On Monday 14 January 2002 19:53, you wrote:
> We have had difficulty with libtool and C++, here is the description of the
> problem from the libtool website
> --- cut here ---
> Writing libraries for C++
> Creating libraries of C++ code should be a fairly straightforward process,
> because its object files differ from C ones in only three ways:
> Because of name mangling, C++ libraries are only usable by the C++ compiler
> that created them. This decision was made by the designers of C++ in order
> to protect users from conflicting implementations of features such as
> constructors, exception handling, and RTTI.

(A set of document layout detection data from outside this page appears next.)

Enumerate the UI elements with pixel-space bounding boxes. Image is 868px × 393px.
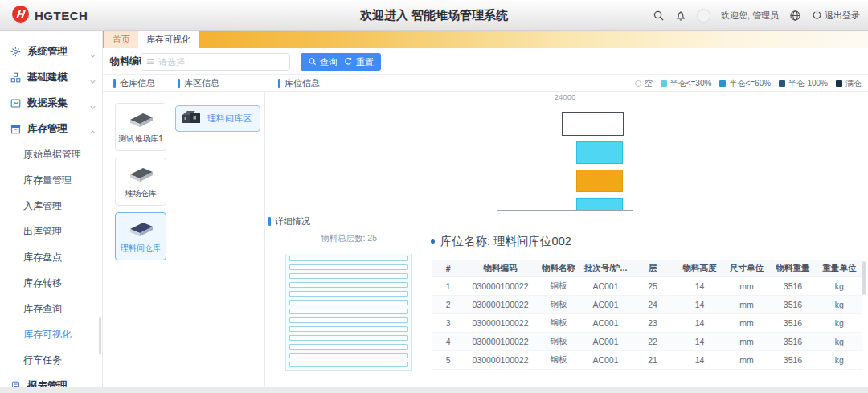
table-cell: AC001 [581, 351, 631, 370]
logo[interactable]: HGTECH [11, 0, 88, 31]
warehouse-card[interactable]: 堆场仓库 [115, 158, 166, 206]
warehouse-slab-icon [125, 166, 156, 186]
table-row[interactable]: 3030000100022钢板AC0012314mm3516kg [432, 314, 862, 333]
search-icon[interactable] [653, 10, 665, 22]
legend-label: 空 [645, 78, 653, 89]
table-cell: 030000100022 [465, 314, 537, 333]
legend-swatch [661, 80, 667, 87]
sidebar-item-5[interactable]: 库存量管理 [0, 167, 102, 193]
avatar[interactable] [697, 9, 710, 23]
layer-stack-diagram [285, 254, 412, 371]
table-cell: 钢板 [537, 351, 581, 370]
sidebar-item-2[interactable]: 数据采集 [0, 90, 102, 116]
slot-box-empty[interactable] [562, 112, 624, 136]
stack-layer [289, 344, 408, 350]
table-cell: 钢板 [537, 314, 581, 333]
table-cell: kg [817, 351, 862, 370]
stack-layer [289, 291, 408, 297]
total-layers: 物料总层数: 25 [285, 233, 412, 244]
table-cell: 14 [675, 277, 725, 296]
sidebar-item-4[interactable]: 原始单据管理 [0, 141, 102, 167]
stack-layer [289, 282, 408, 288]
logo-text: HGTECH [35, 9, 88, 23]
legend-item: 满仓 [836, 78, 862, 89]
table-header-cell: 物料名称 [537, 260, 581, 277]
globe-icon[interactable] [789, 10, 801, 22]
cubes-icon [10, 72, 22, 83]
magnifier-icon [308, 57, 317, 68]
area-card[interactable]: 理料间库区 [175, 105, 260, 132]
slot-layout-diagram [497, 104, 633, 211]
table-cell: 3516 [769, 333, 817, 351]
sidebar-item-7[interactable]: 出库管理 [0, 219, 102, 244]
bullet-icon [431, 239, 435, 244]
table-cell: 3516 [769, 277, 817, 296]
slot-box-cyan[interactable] [576, 141, 623, 164]
table-cell: 24 [631, 296, 675, 314]
section-title-detail: 详细情况 [268, 215, 310, 227]
app-root: HGTECH 欢迎进入 智能堆场管理系统 欢迎您, 管理员 退出登录 系统管理基… [0, 0, 868, 393]
sidebar-scrollbar[interactable] [99, 317, 101, 354]
sidebar-item-label: 库存盘点 [23, 251, 62, 264]
slot-box-cyan[interactable] [576, 198, 623, 211]
table-cell: 23 [631, 314, 675, 333]
content-area: 测试堆场库1堆场仓库理料间仓库 理料间库区 24000 详细情况 物料总层数: … [103, 92, 868, 387]
bell-icon[interactable] [675, 10, 686, 22]
reset-icon [344, 57, 353, 68]
table-row[interactable]: 5030000100022钢板AC0012114mm3516kg [432, 351, 862, 370]
table-cell: 25 [631, 277, 675, 296]
table-cell: mm [725, 277, 769, 296]
stack-layer [289, 326, 408, 332]
total-layers-value: 25 [367, 233, 377, 243]
material-code-input[interactable] [158, 57, 285, 67]
list-icon [146, 55, 154, 69]
table-header-cell: # [432, 260, 465, 277]
table-cell: 3516 [769, 296, 817, 314]
warehouse-card[interactable]: 测试堆场库1 [115, 103, 166, 151]
sidebar-item-10[interactable]: 库存查询 [0, 296, 102, 321]
warehouse-name: 堆场仓库 [125, 189, 157, 198]
sidebar-item-1[interactable]: 基础建模 [0, 64, 102, 90]
hgtech-logo-icon [11, 5, 30, 27]
section-bar [268, 217, 271, 226]
sidebar-item-12[interactable]: 行车任务 [0, 347, 102, 373]
legend-item: 半仓<=30% [661, 78, 712, 89]
tab-inventory-visualization[interactable]: 库存可视化 [138, 31, 199, 48]
header-actions: 欢迎您, 管理员 退出登录 [653, 0, 860, 31]
table-scrollbar[interactable] [862, 261, 866, 295]
sidebar-item-9[interactable]: 库存转移 [0, 270, 102, 296]
total-layers-label: 物料总层数: [321, 233, 365, 243]
slot-dimension-label: 24000 [497, 92, 633, 101]
table-cell: mm [725, 296, 769, 314]
table-cell: 3516 [769, 351, 817, 370]
sidebar-item-label: 原始单据管理 [23, 148, 81, 162]
table-row[interactable]: 2030000100022钢板AC0012414mm3516kg [432, 296, 862, 314]
table-row[interactable]: 1030000100022钢板AC0012514mm3516kg [432, 277, 862, 296]
sidebar-item-label: 入库管理 [23, 199, 62, 213]
warehouse-card[interactable]: 理料间仓库 [115, 212, 166, 260]
slot-box-orange[interactable] [576, 170, 623, 192]
reset-button[interactable]: 重置 [337, 53, 381, 71]
section-bar [178, 79, 180, 88]
sidebar-item-11[interactable]: 库存可视化 [0, 321, 102, 347]
warehouse-name: 测试堆场库1 [118, 134, 163, 143]
slot-name-heading: 库位名称: 理料间库位002 [431, 234, 571, 249]
main-area: 首页库存可视化 物料编码: 查询 重置 仓库信息 库区信息 库位信息 空半仓<=… [103, 31, 868, 393]
table-cell: 4 [432, 333, 465, 351]
table-header-cell: 尺寸单位 [725, 260, 769, 277]
table-cell: AC001 [581, 314, 631, 333]
stack-layer [289, 353, 408, 358]
sidebar-item-label: 基础建模 [27, 71, 68, 84]
legend-item: 空 [635, 78, 653, 89]
table-cell: 钢板 [537, 296, 581, 314]
sidebar-item-0[interactable]: 系统管理 [0, 39, 102, 64]
sidebar-item-3[interactable]: 库存管理 [0, 116, 102, 141]
table-header-cell: 物料重量 [769, 260, 817, 277]
legend-item: 半仓<=60% [719, 78, 771, 89]
sidebar-item-6[interactable]: 入库管理 [0, 193, 102, 219]
stack-layer [289, 362, 408, 367]
tab-home[interactable]: 首页 [104, 31, 138, 48]
table-row[interactable]: 4030000100022钢板AC0012214mm3516kg [432, 333, 862, 351]
logout-button[interactable]: 退出登录 [812, 10, 860, 22]
sidebar-item-8[interactable]: 库存盘点 [0, 244, 102, 270]
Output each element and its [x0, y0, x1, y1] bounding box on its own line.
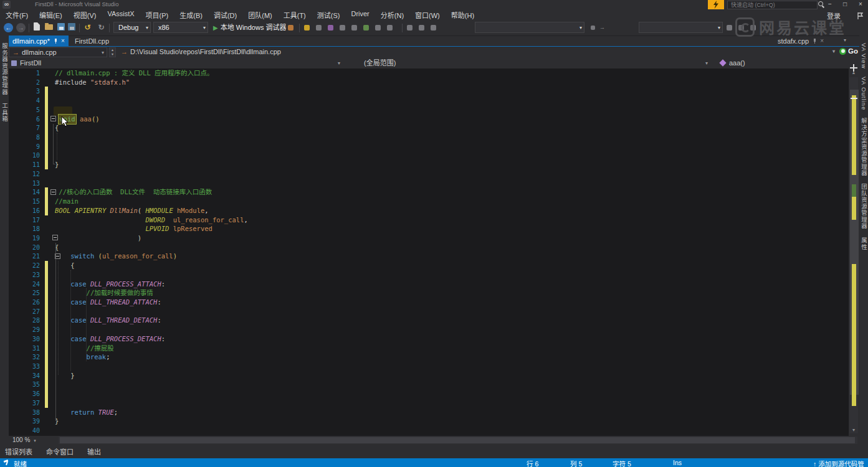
code-line-17[interactable]: 17 DWORD ul_reason_for_call, [9, 215, 849, 225]
toolbar-icon-4[interactable] [340, 25, 345, 31]
code-line-25[interactable]: 25 //加载时候要做的事情 [9, 288, 849, 298]
close-tab-icon[interactable]: × [61, 37, 65, 44]
code-line-26[interactable]: 26 case DLL_THREAD_ATTACH: [9, 298, 849, 307]
redo-icon[interactable]: ↻ [96, 22, 107, 33]
start-debug-button[interactable]: ▶本地 Windows 调试器▾ [213, 22, 292, 34]
menu-item-8[interactable]: 工具(T) [278, 10, 312, 20]
code-line-40[interactable]: 40 [9, 426, 849, 435]
code-line-35[interactable]: 35 [9, 380, 849, 389]
code-line-28[interactable]: 28 case DLL_THREAD_DETACH: [9, 316, 849, 325]
pin-icon[interactable] [54, 39, 58, 43]
horizontal-scrollbar[interactable] [59, 436, 857, 444]
menu-item-1[interactable]: 编辑(E) [34, 10, 68, 20]
toolbar-icon-9[interactable] [407, 25, 413, 31]
code-line-13[interactable]: 13 [9, 179, 849, 188]
code-line-3[interactable]: 3 [9, 87, 849, 96]
navigate-back-icon[interactable]: ← [4, 23, 13, 32]
toolbar-icon-8[interactable] [387, 25, 393, 31]
code-line-19[interactable]: 19 ) [9, 234, 849, 243]
tool-window-tab-2[interactable]: 解决方案资源管理器 [859, 118, 868, 177]
tab-list-dropdown-icon[interactable]: ▾ [844, 37, 846, 43]
code-line-20[interactable]: 20{ [9, 243, 849, 252]
code-line-24[interactable]: 24 case DLL_PROCESS_ATTACH: [9, 280, 849, 289]
panel-tab-2[interactable]: 输出 [87, 446, 101, 456]
vertical-scrollbar[interactable]: ▲ ▲ [849, 68, 859, 436]
project-dropdown-icon[interactable]: ▾ [338, 60, 340, 66]
code-line-32[interactable]: 32 break; [9, 352, 849, 362]
tab-firstdll-cpp[interactable]: FirstDll.cpp [71, 35, 113, 46]
toolbar-icon-13[interactable]: → [597, 22, 608, 33]
project-dropdown[interactable]: FirstDll [11, 59, 41, 68]
code-line-37[interactable]: 37 [9, 399, 849, 408]
menu-item-2[interactable]: 视图(V) [68, 10, 102, 20]
menu-item-7[interactable]: 团队(M) [242, 10, 278, 20]
code-line-22[interactable]: 22 { [9, 261, 849, 270]
add-to-source-control-button[interactable]: ↑ 添加到源代码管理 ▲ [813, 459, 868, 467]
code-line-11[interactable]: 11} [9, 160, 849, 169]
menu-item-3[interactable]: VAssistX [102, 10, 140, 20]
code-line-18[interactable]: 18 LPVOID lpReserved [9, 224, 849, 234]
menu-item-6[interactable]: 调试(D) [208, 10, 242, 20]
toolbar-icon-11[interactable] [431, 25, 436, 31]
code-line-27[interactable]: 27 [9, 307, 849, 316]
zoom-dropdown[interactable]: 100 %▾ [12, 436, 36, 443]
flash-extension-icon[interactable] [708, 0, 724, 9]
code-line-5[interactable]: 5 [9, 105, 849, 115]
code-line-33[interactable]: 33 [9, 362, 849, 371]
code-line-21[interactable]: 21 switch (ul_reason_for_call) [9, 252, 849, 261]
toolbar-combo-2[interactable]: ▾ [639, 22, 723, 33]
member-dropdown[interactable]: aaa() [719, 59, 745, 68]
toolbar-icon-5[interactable] [351, 25, 357, 31]
new-file-icon[interactable] [34, 22, 40, 31]
minimize-button[interactable]: − [824, 0, 836, 9]
code-line-23[interactable]: 23 [9, 270, 849, 280]
panel-tab-1[interactable]: 命令窗口 [46, 446, 74, 456]
attach-process-icon[interactable] [288, 25, 293, 31]
scrollbar-track[interactable] [849, 77, 858, 433]
toolbar-icon-10[interactable] [419, 25, 424, 31]
open-folder-icon[interactable] [45, 24, 53, 30]
va-context-dropdown[interactable]: →dllmain.cpp ▾ [9, 47, 107, 57]
menu-item-11[interactable]: 分析(N) [375, 10, 409, 20]
menu-item-10[interactable]: Driver [345, 10, 374, 20]
tab-dllmain-cpp[interactable]: dllmain.cpp* × [9, 35, 69, 46]
code-line-2[interactable]: 2#include "stdafx.h" [9, 78, 849, 87]
code-line-6[interactable]: 6 void aaa() [9, 115, 849, 124]
code-line-9[interactable]: 9 [9, 142, 849, 151]
menu-item-13[interactable]: 帮助(H) [446, 10, 480, 20]
toolbar-icon-1[interactable] [304, 25, 310, 31]
tool-window-tab-1[interactable]: 工具箱 [0, 103, 9, 123]
horizontal-thumb[interactable] [60, 437, 855, 443]
code-line-30[interactable]: 30 case DLL_PROCESS_DETACH: [9, 334, 849, 344]
code-line-8[interactable]: 8 [9, 133, 849, 142]
platform-dropdown[interactable]: x86▾ [153, 22, 208, 33]
quick-launch-input[interactable]: 快速启动 (Ctrl+Q) [727, 1, 818, 9]
code-line-1[interactable]: 1// dllmain.cpp : 定义 DLL 应用程序的入口点。 [9, 68, 849, 78]
code-editor[interactable]: 1// dllmain.cpp : 定义 DLL 应用程序的入口点。2#incl… [9, 68, 849, 436]
toolbar-icon-6[interactable] [363, 25, 369, 31]
navigate-forward-icon[interactable]: → [16, 23, 26, 32]
code-line-39[interactable]: 39} [9, 417, 849, 426]
code-line-7[interactable]: 7{ [9, 123, 849, 133]
menu-item-4[interactable]: 项目(P) [140, 10, 174, 20]
tool-window-tab-3[interactable]: 团队资源管理器 [859, 184, 868, 230]
menu-item-12[interactable]: 窗口(W) [409, 10, 446, 20]
tool-window-tab-0[interactable]: 服务器资源管理器 [0, 43, 9, 95]
panel-tab-0[interactable]: 错误列表 [5, 446, 32, 456]
menu-item-0[interactable]: 文件(F) [0, 10, 34, 20]
toolbar-icon-7[interactable] [375, 25, 381, 31]
scroll-down-icon[interactable]: ▲ [849, 428, 859, 433]
tool-window-tab-0[interactable]: VA View [861, 43, 867, 69]
toolbar-combo-1[interactable]: ▾ [475, 22, 584, 33]
va-go-button[interactable]: ▾ Go [832, 47, 858, 55]
save-all-icon[interactable] [68, 23, 75, 31]
code-line-36[interactable]: 36 [9, 389, 849, 399]
code-line-34[interactable]: 34 } [9, 371, 849, 380]
close-button[interactable]: × [854, 0, 867, 9]
toolbar-icon-14[interactable] [727, 25, 732, 31]
pin-icon[interactable] [813, 39, 817, 43]
close-tab-icon[interactable]: × [820, 37, 824, 44]
tool-window-tab-1[interactable]: VA Outline [861, 77, 867, 110]
toolbar-icon-3[interactable] [328, 25, 333, 31]
solution-config-dropdown[interactable]: Debug▾ [113, 22, 151, 33]
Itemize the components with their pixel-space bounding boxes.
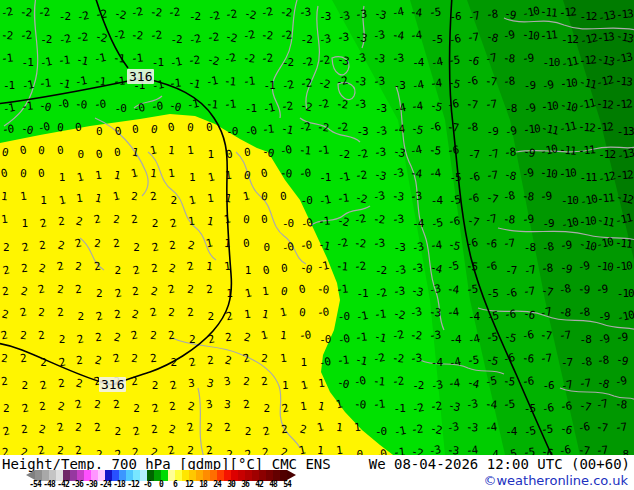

> On some systems, the C++ compiler must take special actions for the dynamic
> linker to run dynamic (i.e., run-time) initializers. This means that we
> should not call ld directly to link such libraries, and we should use the
> C++ compiler instead.
> C++ compilers will link some Standard C++ library in by default, but
> libtool does not know which are these libraries, so it cannot even run the
> inter-library dependence analyzer to check how to link it in. Therefore,
> running ld to link a C++ program or library is deemed to fail. However,
> running the C++ compiler directly may lead to problems related with
> inter-library dependencies.
> The conclusion is that libtool is not ready for general use for C++
> libraries. You should avoid any global or static variable initializations
> that would cause an "initializer element is not constant" error if you
> compiled them with a standard C compiler.
> There are other ways of working around this problem, but they are beyond
> the scope of this manual.
> Furthermore, you'd better find out, at configure time, what are the C++
> Standard libraries that the C++ compiler will link in by default, and
> explicitly list them in the link command line. Hopefully, in the future,
> libtool will be able to do this job by itself.
> -----Original Message-----
> From: David Abrahams [mailto:david.abrahams_at_[hidden]]
> Sent: Monday, January 14, 2002 6:31 PM
> To: boost_at_[hidden]
> Subject: Re: [boost] building shared boost libraries
> ----- Original Message -----
> From: "Timothy M. Shead" <tshead_at_[hidden]>
> > > If it does everything so well, why do people use
> > > other tools? I just want to get a balanced sense of its place in the
> world.
> > What other tools? I'd never heard of Jam until looking at the boost
> > source a few days ago, and Jam doesn't provide near the functionality -
> Oh, I realize Jam is a fringe case, but most developers I know are using a
> mix of hand-tuned makefiles and shell scripts, or cons, or the like.
> > it's fair to say that autoconf/automake/libtool is a complex solution to
> > a complex problem; with an autotools-based build, I can do
> >
> > $ make distcheck
> >
> > and sit back while the tools create a distribution archive in one
> > directory, unpack it into a second, cross-compile it into a third, and
> > run regression tests on the results, leaving me with a very high level
> > of confidence that the archive is complete and will compile for other
> > people. If I give you that archive, you can do
> >
> > $ ./configure
> > $ make distcheck
> >
> > and do the whole thing on your machine.
> Boost.Build isn't targeted primarily at people who want to do a
> configure/build/install in two keystrokes; it's primarily for developers
> who need to go through the compile/edit/debug/test cycle on multiple
> compilers with multiple configurations (e.g. debug, release, profiling,
> debug with python memory debugging...), etc. We do believe that if we can
> do all of that well, we will also be able to handle the installation
> problem with little effort, but I think the target audience is really
> different
> > Just about the only argument I
> > can think of against using autotools for boost is that the average
> > Windows installation doesn't have the environment necessary to run it.
> Have you read our build system criteria?
> Are there still no reasons to use Boost.Build (and this part is important:)
> from the point-of-view of the needs it's trying to satisfy?
> Here's an extreme example handled by Boost.Build that should test how well
> libtool satisfies some of our needs: If I want to create a project that
> builds and tests python modules using KCC, GCC, and one other compiler all
> at once on several platforms using libtool, how much work would it be?